CDC Recommends Routine Gardasil Vaccine for Boys!

by | Oct 26, 2011

In a shocking move, the Centers for Disease Control and Prevention said yesterday that the HPV vaccine Gardasil should be given to 11- to 12-year-old boys as well as girls.
The CDC’s Advisory Committee on Immunization Practices unanimously recommended routine vaccinations for boys to protect them from cancers related to the human papillomavirus, or HPV. Federal health officials usually adopt what the panel says and asks doctors and patients to follow the recommendations.
Merck & Co. designed Gardasil to prevent sexually transmitted HPV infections, which can lead to genital warts and cervical cancer in women, and cancer of the penis and anus in men. Merck won FDA approval for female patients in 2006, and male patients in 2009.
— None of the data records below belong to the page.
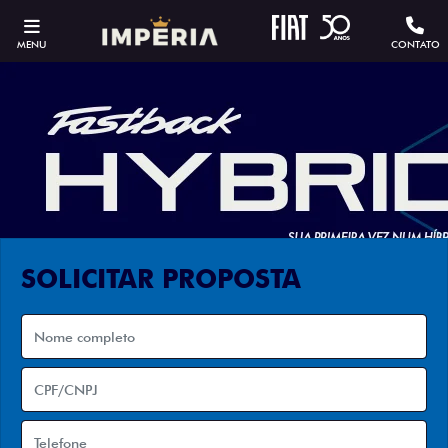
MENU
CONTATO
SOLICITAR PROPOSTA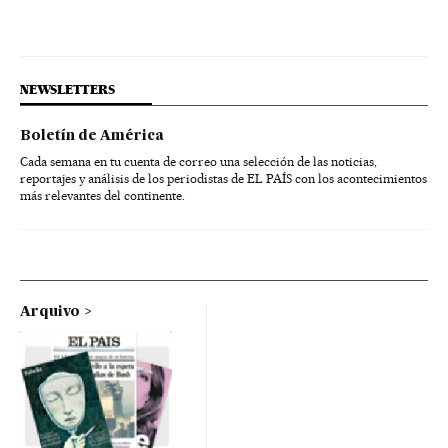
NEWSLETTERS
Boletín de América
Cada semana en tu cuenta de correo una selección de las noticias,
reportajes y análisis de los periodistas de EL PAÍS con los acontecimientos
más relevantes del continente.
Arquivo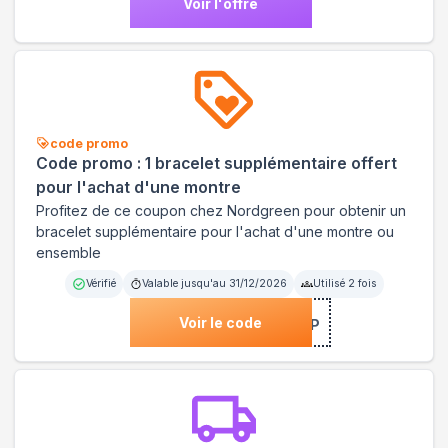
Voir l'offre
code promo
Code promo : 1 bracelet supplémentaire offert
pour l'achat d'une montre
Profitez de ce coupon chez Nordgreen pour obtenir un
bracelet supplémentaire pour l'achat d'une montre ou
ensemble
Vérifié
Valable jusqu'au
31/12/2026
Utilisé
2
fois
Voir le code
***ESTRAP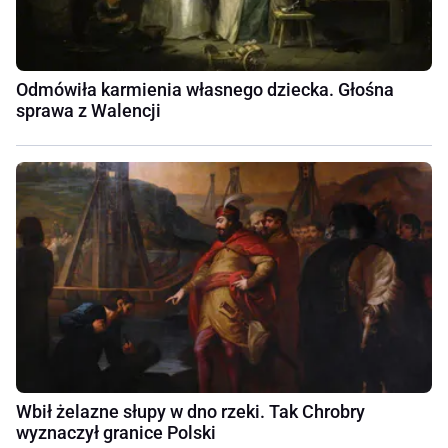
Odmówiła karmienia własnego dziecka. Głośna
sprawa z Walencji
Wbił żelazne słupy w dno rzeki. Tak Chrobry
wyznaczył granice Polski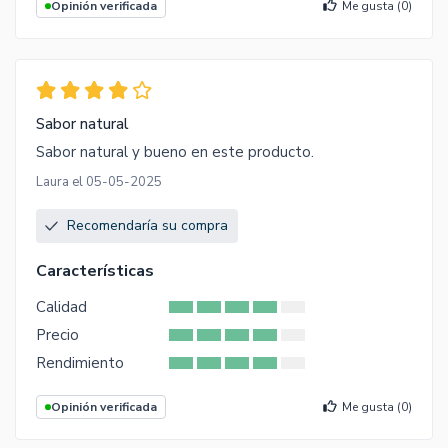
Opinión verificada
Me gusta (
0
)
Sabor natural
Sabor natural y bueno en este producto.
Laura el 05-05-2025
Recomendaría su compra
Características
Calidad
Precio
Rendimiento
Opinión verificada
Me gusta (
0
)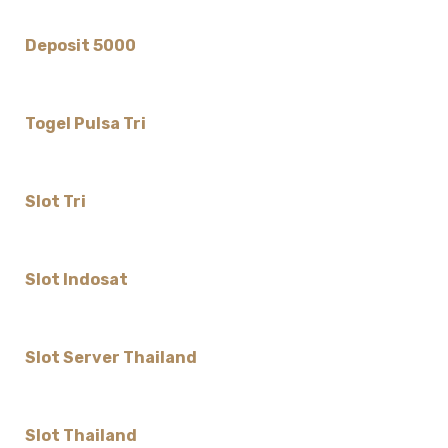
Deposit 5000
Togel Pulsa Tri
Slot Tri
Slot Indosat
Slot Server Thailand
Slot Thailand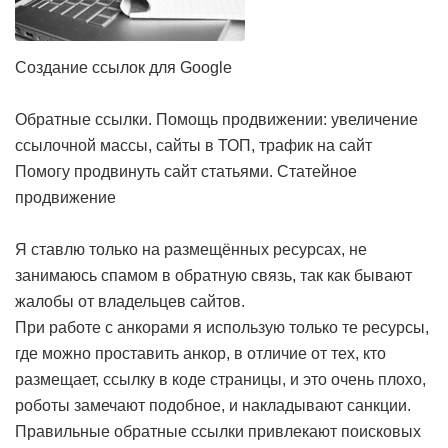
Создание ссылок для Google
Обратные ссылки. Помощь продвижении: увеличение
ссылочной массы, сайты в ТОП, трафик на сайт
Помогу продвинуть сайт статьями. Статейное
продвижение
Я ставлю только на размещённых ресурсах, не
занимаюсь спамом в обратную связь, так как бывают
жалобы от владельцев сайтов.
При работе с анкорами я использую только те ресурсы,
где можно проставить анкор, в отличие от тех, кто
размещает, ссылку в коде страницы, и это очень плохо,
роботы замечают подобное, и накладывают санкции.
Правильные обратные ссылки привлекают поисковых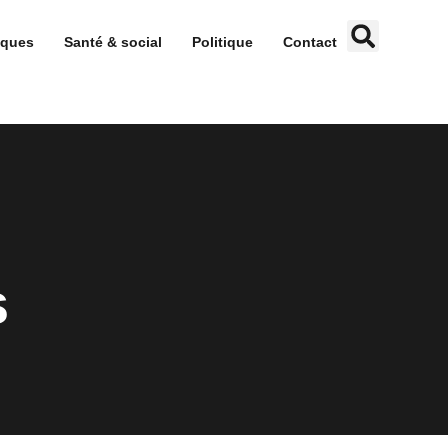
iques
Santé & social
Politique
Contact
s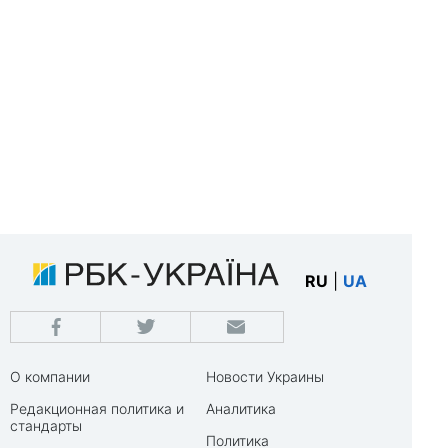
RU
|
UA
О компании
Новости Украины
Редакционная политика и
Аналитика
стандарты
Политика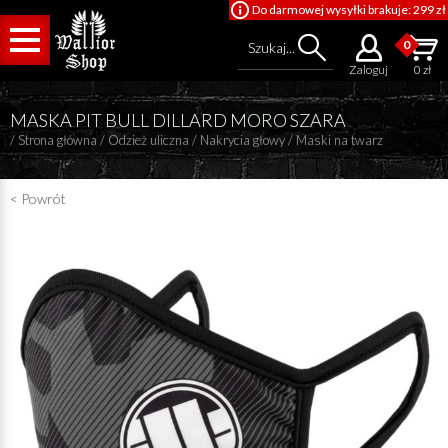
Do darmowej wysyłki brakuje: 299 zł
0
Szukaj...
Zaloguj
0 zł
MASKA PIT BULL DILLARD MORO SZARA
/
Strona główna
/
Odzież uliczna
/
Nakrycia głowy
/
Maski na twarz
< Powrót
Cena od
Cena do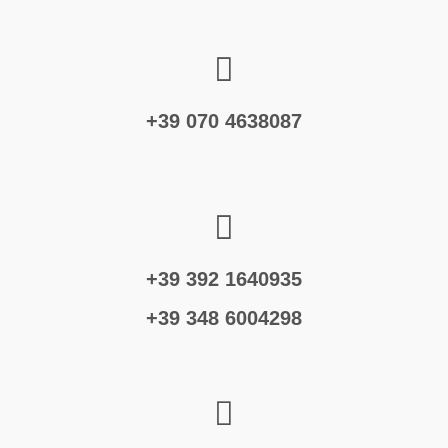
+39 070 4638087
+39 392 1640935
+39 348 6004298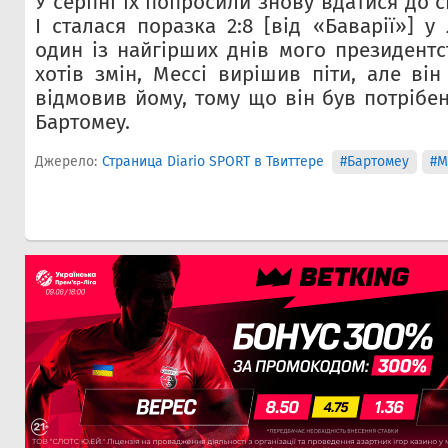
У серпні їх попросили знову вдатися до 
І сталася поразка 2:8 [від «Баварії»] у 
один із найгірших днів мого президентс
хотів змін, Мессі вирішив піти, але він
відмовив йому, тому що він був потрібен
Бартомеу.
Джерело:
Страница Diario SPORT в Твиттере
#Бартомеу
#М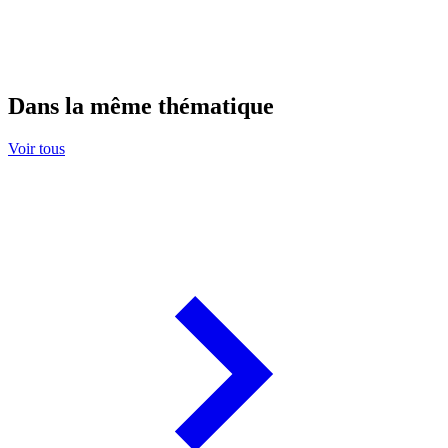
Dans la même thématique
Voir tous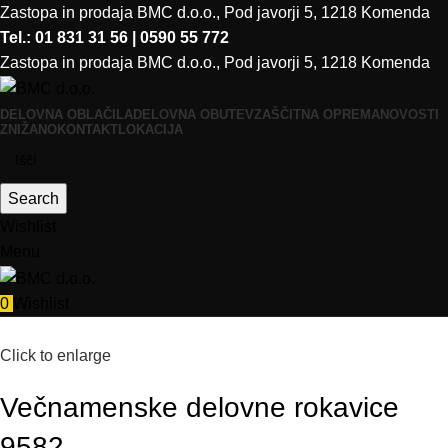
Zastopa in prodaja BMC d.o.o., Pod javorji 5, 1218 Komenda
Tel.: 01 831 31 56 | 0590 55 772
Zastopa in prodaja BMC d.o.o., Pod javorji 5, 1218 Komenda
DELOVNA OBLAČILA
DELOVNA OBUTEV
ZAŠČITNA OPREMA
NOVOSTI
ZNIŽANO
KONTAKT
LOKACIJA
Search
Wishlist
Menu
0
Wishlist
Click to enlarge
Večnamenske delovne rokavice
9582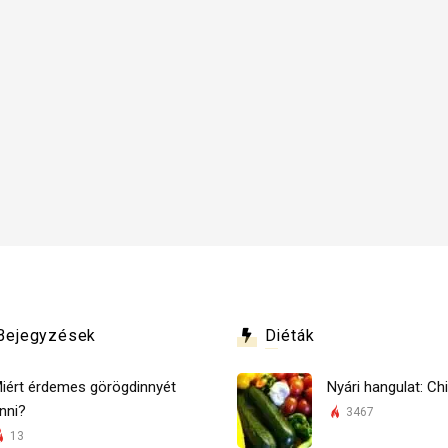
Bejegyzések
Diéták
iért érdemes görögdinnyét
Nyári hangulat: Chi
nni?
3467
13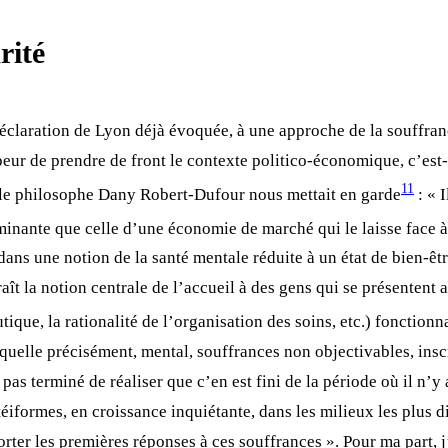
rité
 Déclaration de Lyon déjà évoquée, à une approche de la souffra
s peur de prendre de front le contexte politico-économique, c’est-
11
, le philosophe Dany Robert-Dufour nous mettait en garde
: « 
minante que celle d’une économie de marché qui le laisse face 
t dans une notion de la santé mentale réduite à un état de bien-ê
ît la notion centrale de l’accueil à des gens qui se présentent
utique, la rationalité de l’organisation des soins, etc.) foncti
uelle précisément, mental, souffrances non objectivables, inscr
pas terminé de réaliser que c’en est fini de la période où il n’y
otéiformes, en croissance inquiétante, dans les milieux les plus 
rter les premières réponses à ces souffrances ». Pour ma part, j’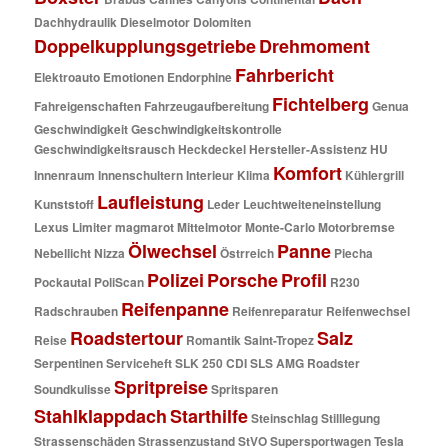
Dachhydraulik
Dieselmotor
Dolomiten
Doppelkupplungsgetriebe
Drehmoment
Fahrbericht
Elektroauto
Emotionen
Endorphine
Fichtelberg
Fahreigenschaften
Fahrzeugaufbereitung
Genua
Geschwindigkeit
Geschwindigkeitskontrolle
Geschwindigkeitsrausch
Heckdeckel
Hersteller-Assistenz
HU
Komfort
Innenraum
Innenschultern
Interieur
Klima
Kühlergrill
Laufleistung
Kunststoff
Leder
Leuchtweiteneinstellung
Lexus
Limiter
magmarot
Mittelmotor
Monte-Carlo
Motorbremse
Ölwechsel
Panne
Nebellicht
Nizza
Östrreich
Piecha
Polizei
Porsche
Profil
Pockautal
PoliScan
R230
Reifenpanne
Radschrauben
Reifenreparatur
Reifenwechsel
Roadstertour
Salz
Reise
Romantik
Saint-Tropez
Serpentinen
Serviceheft
SLK 250 CDI
SLS AMG Roadster
Spritpreise
Soundkulisse
Spritsparen
Stahlklappdach
Starthilfe
Steinschlag
Stilllegung
Strassenschäden
Strassenzustand
StVO
Supersportwagen
Tesla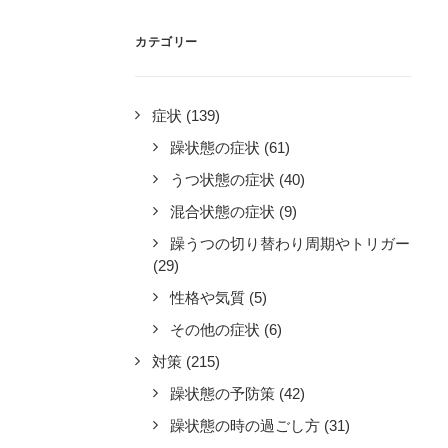
カテゴリー
症状
(139)
躁状態の症状
(61)
うつ状態の症状
(40)
混合状態の症状
(9)
躁うつの切り替わり周期やトリガー
(29)
性格や気質
(5)
その他の症状
(6)
対策
(215)
躁状態の予防策
(42)
躁状態の時の過ごし方
(31)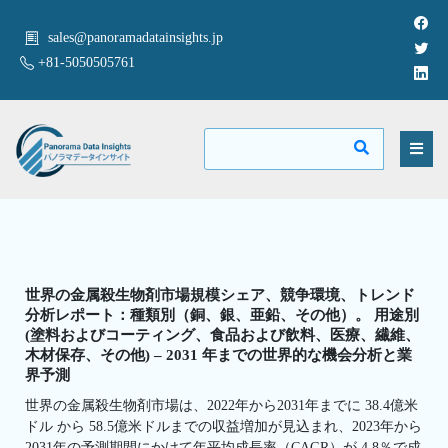
sales@panoramadatainsights.jp
+81-5050505761
世界の金属殺生物剤市場規模シェア、競争環境、トレンド
分析レポート：種類別（銅、銀、亜鉛、その他）。 用途別
(塗料およびコーティング、食品および飲料、医療、繊維、
木材保存、その他) – 2031 年までの世界的な機会分析と業
界予測
世界の金属殺生物剤市場は、2022年から2031年までに 38.4億米
ドル から 58.5億米ドルまでの収益増加が見込まれ、2023年から
2031年の予測期間にかけて年平均成長率（CAGR）が 4.8％で成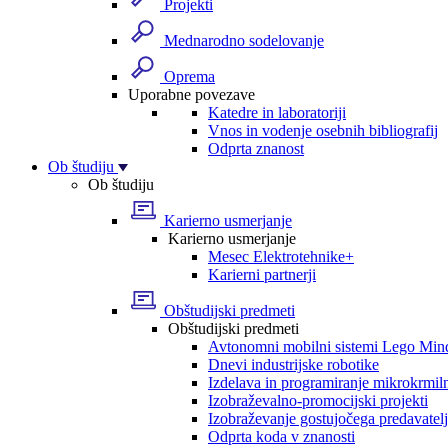
Projekti
Mednarodno sodelovanje
Oprema
Uporabne povezave
Katedre in laboratoriji
Vnos in vodenje osebnih bibliografij
Odprta znanost
Ob študiju
Ob študiju
Karierno usmerjanje
Karierno usmerjanje
Mesec Elektrotehnike+
Karierni partnerji
Obštudijski predmeti
Obštudijski predmeti
Avtonomni mobilni sistemi Lego Min
Dnevi industrijske robotike
Izdelava in programiranje mikrokrmil
Izobraževalno-promocijski projekti
Izobraževanje gostujočega predavatel
Odprta koda v znanosti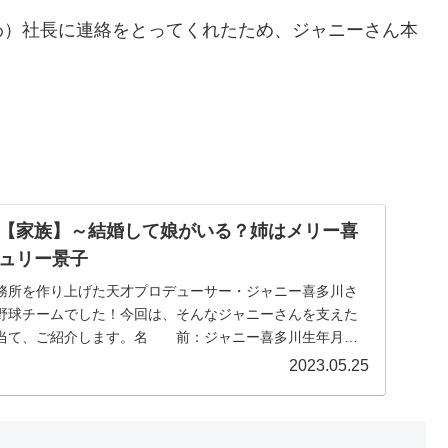
わ）社長に連絡をとってくれたため、ジャニーさん本
。
【家族】～結婚して娘がいる？姉はメリー喜
ュリー景子
務所を作り上げた天才プロデューサー・ジャニー喜多川さ
野球チームでした！今回は、そんなジャニーさんを支えた
当て、ご紹介します。名 前：ジャニー喜多川生年月
..
2023.05.25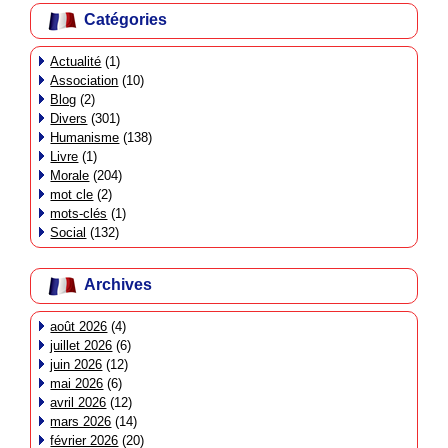
Catégories
Actualité
(1)
Association
(10)
Blog
(2)
Divers
(301)
Humanisme
(138)
Livre
(1)
Morale
(204)
mot cle
(2)
mots-clés
(1)
Social
(132)
Archives
août 2026
(4)
juillet 2026
(6)
juin 2026
(12)
mai 2026
(6)
avril 2026
(12)
mars 2026
(14)
février 2026
(20)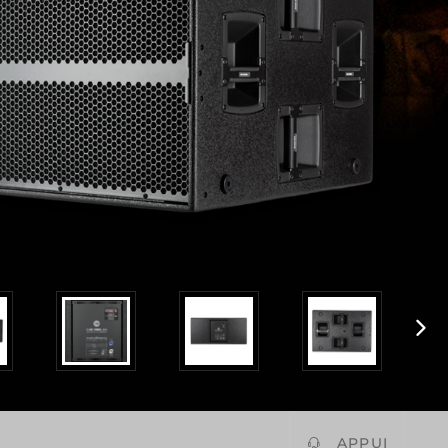
APPUI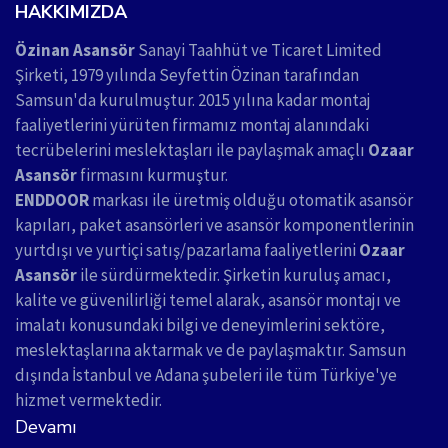
HAKKIMIZDA
Özinan Asansör
Sanayi Taahhüt ve Ticaret Limited
Şirketi, 1979 yılında Seyfettin Özinan tarafından
Samsun'da kurulmuştur. 2015 yılına kadar montaj
faaliyetlerini yürüten firmamız montaj alanındaki
tecrübelerini meslektaşları ile paylaşmak amaçlı
Ozaar
Asansör
firmasını kurmuştur.
ENDDOOR
markası ile üretmiş olduğu otomatik asansör
kapıları, paket asansörleri ve asansör komponentlerinin
yurtdışı ve yurtiçi satış/pazarlama faaliyetlerini
Ozaar
Asansör
ile sürdürmektedir. Şirketin kuruluş amacı,
kalite ve güvenilirliği temel alarak, asansör montajı ve
imalatı konusundaki bilgi ve deneyimlerini sektöre,
meslektaşlarına aktarmak ve de paylaşmaktır. Samsun
dışında İstanbul ve Adana şubeleri ile tüm Türkiye'ye
hizmet vermektedir.
Devamı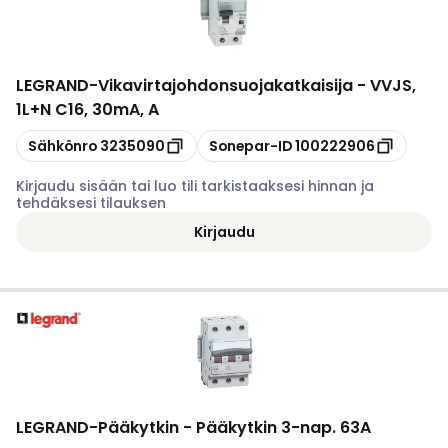
LEGRAND
-
Vikavirtajohdonsuojakatkaisija - VVJS,
1L+N C16, 30mA, A
Kopioi
Kopioi
Sähkönro
3235090
Sonepar-ID
100222906
Kirjaudu sisään tai luo tili tarkistaaksesi hinnan ja
tehdäksesi tilauksen
Kirjaudu
LEGRAND
-
Pääkytkin - Pääkytkin 3-nap. 63A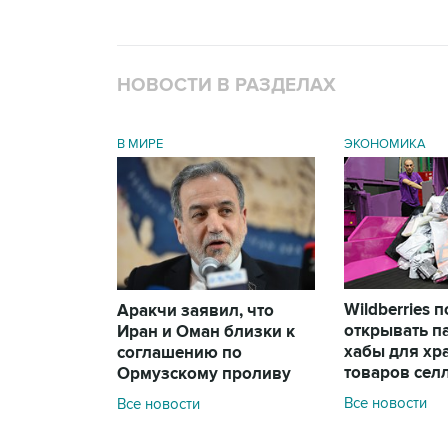
НОВОСТИ В РАЗДЕЛАХ
В МИРЕ
ЭКОНОМИКА
Wildberries 
Аракчи заявил, что
открывать п
Иран и Оман близки к
хабы для хр
соглашению по
товаров сел
Ормузскому проливу
Все новости
Все новости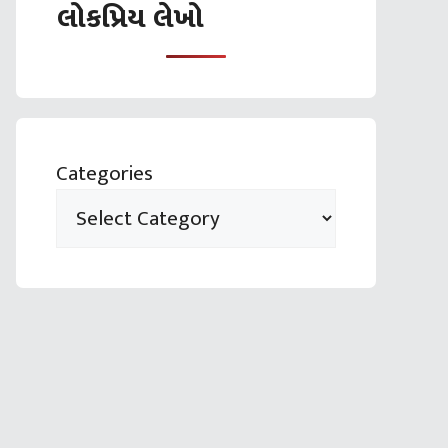
લોકપ્રિય લેખો
Categories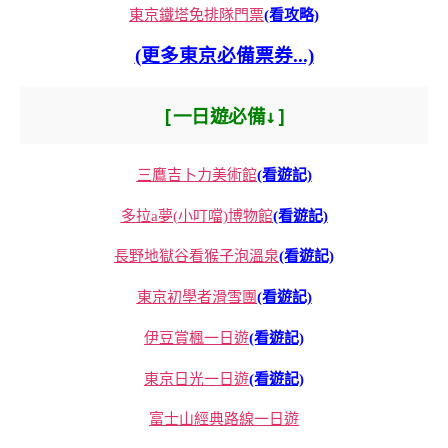
東京鐵塔免排隊門票
(看攻略)
(更多東京必備票券...)
[一日遊必備↓]
三鷹吉卜力美術館
(看遊記)
多拉a夢(小叮噹)博物館
(看遊記)
長野地獄谷看猴子泡溫泉
(看遊記)
東京初學者滑雪團
(看遊記)
伊豆賞楓一日遊
(看遊記)
東京日光一日遊
(看遊記)
富士山經典路線一日遊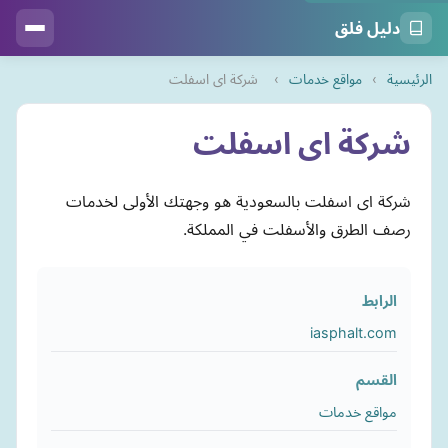
دليل فلق
الرئيسية
›
مواقع خدمات
›
شركة اى اسفلت
شركة اى اسفلت
شركة اى اسفلت بالسعودية هو وجهتك الأولى لخدمات
رصف الطرق والأسفلت في المملكة.
الرابط
iasphalt.com
القسم
مواقع خدمات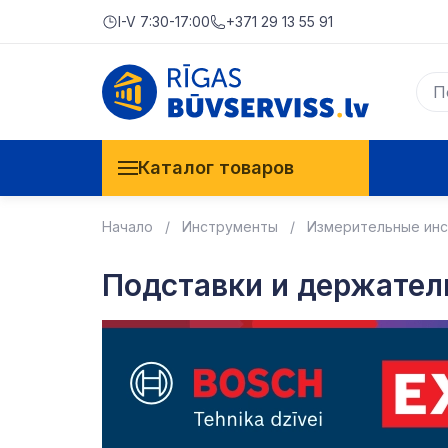
I-V 7:30-17:00
+371 29 13 55 91
Каталог товаров
Начало
Инструменты
Измерительные ин
Подставки и держател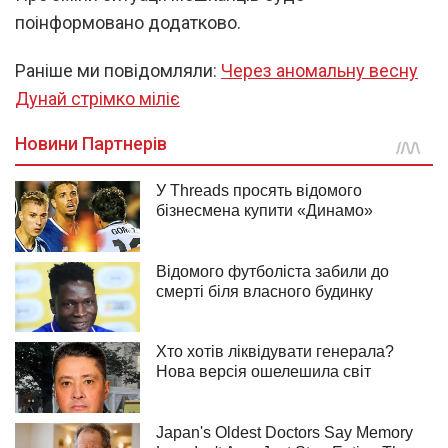
поінформовано додатково.
Раніше ми повідомляли:
Через аномальну весну
Дунай стрімко міліє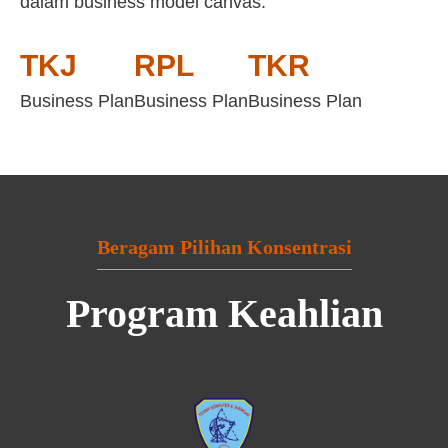
dalam business model canvas:
TKJ
RPL
TKR
Business Plan
Business Plan
Business Plan
Beragam Pilihan Konsentrasi
Program Keahlian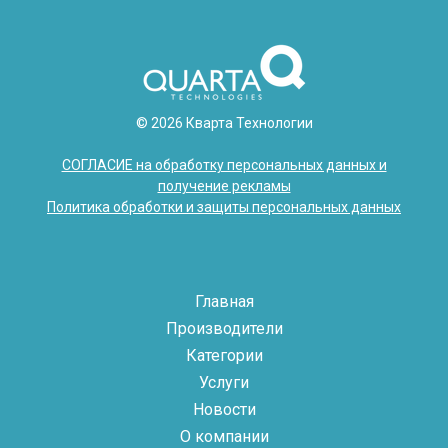
© 2026 Кварта Технологии
СОГЛАСИЕ на обработку персональных данных и
получение рекламы
Политика обработки и защиты персональных данных
Главная
Производители
Категории
Услуги
Новости
О компании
The problem, as we have pointed out previously, is that of the 100 different types of HPV, only fifteen might someday develop into cancer; moreover, the Journal of the American Medical Association says the relationship between infection with HPV at a young age and later development of cancer is unknown. Of those fifteen potential cancer-causing strains, the vaccine targets only two: HPV-16 and HPV-18. In other words, the vaccine will have no effect on 87% of the HPV viruses that might potentially cause cancer, and the causal link between HPV and cervical cancer is far from definitive.
According to Bloomberg.com, today’s finding reverses a 2009 recommendation by the panel that the HPV vaccine should be optional for boys. The panel at the time said the benefits of giving it routinely to 11- to 12- year-old boys wouldn’t justify the costs.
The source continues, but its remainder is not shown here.